Everything from asteroid impacts, collapsed old war bunkers and UFOs have been suggested to lie behind the mysterious holes observed in recent years on the Russian tundra in Siberia.  

The discoveries are made randomly during helicopter flights and by reindeer herders moving in the landscape.

It is very possible that there are more.

- We only have fragmented evidence from the local population who claim to have heard sounds and seen smoke and flames.

After one or two years, the craters are filled with water, which makes them more difficult to distinguish from other lakes, says Evgeny Chuvilin, a researcher at Skoltech in Moscow, and one of the few who have studied the craters up close.

Methane gas heated

The Russian tundra covers two thirds of Russia so the craters make up only a small fraction of the surface.

But the explosions raise the question of how the enormous amounts of methane gas lying frozen in the Arctic tundra will behave as temperatures rise.  

One hypothesis is that it may be a type of ice volcano, also called a cryovolcano, that is behind it.

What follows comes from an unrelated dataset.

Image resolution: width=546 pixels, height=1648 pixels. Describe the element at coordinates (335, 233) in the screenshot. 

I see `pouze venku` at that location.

This type of explosion, which carries large amounts of ice and snow, is often driven by methane gas which heats up and thus expands, a phenomenon that has been observed on other planets, but rarely here on earth.  

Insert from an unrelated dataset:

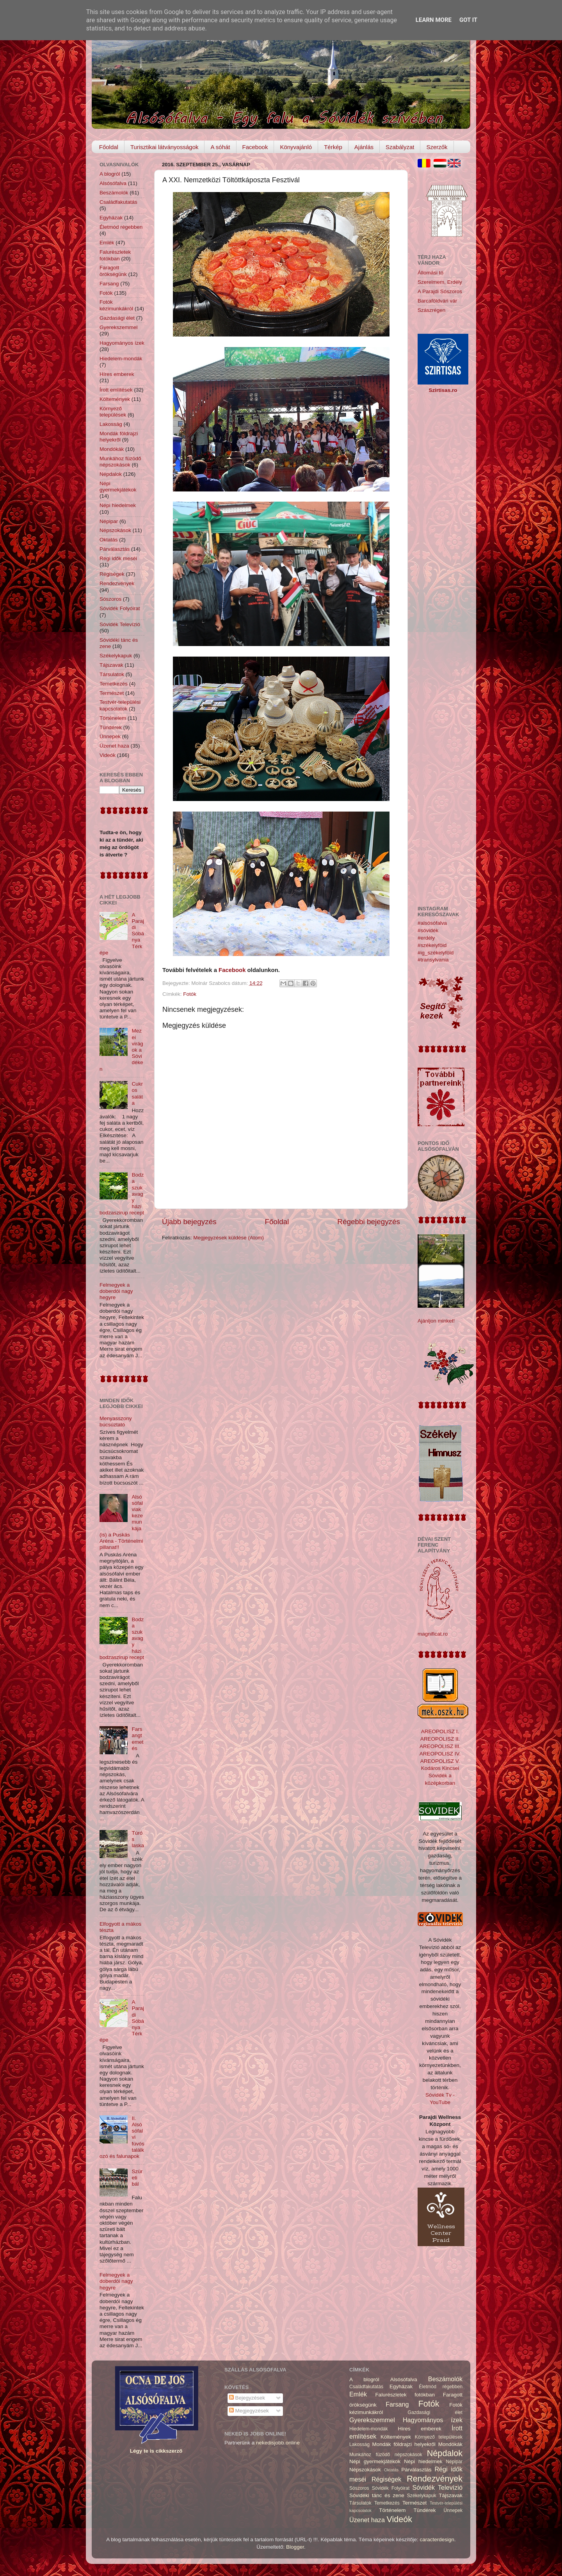 This screenshot has width=562, height=2576. Describe the element at coordinates (220, 147) in the screenshot. I see `A sóhát` at that location.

- When methane expands and explosively shoots upwards, it affects frozen soils with a lot of ice in them, so it certainly sprays up some ice cubes.

An ice-volcanic eruption can be said.

That description is not so far-fetched, says Örjan Gustafsson, professor of biogeochemistry at Stockholm University.  

Climate change may be behind it

Researchers believe that climate change and hot summers may be behind a more frequent frequency of explosions.  

- Climate change could be behind an increase in cryovolcanism in Siberia, but this needs to be studied more carefully, says Evgeny Chuvilin. 

At the end of September, a Swedish-Russian expedition involving researcher Örjan Gustafsson will, among other things, investigate the same crater phenomenon on the seabed along the Siberian coast. 

The research on the craters in Siberia is published in Geosciences.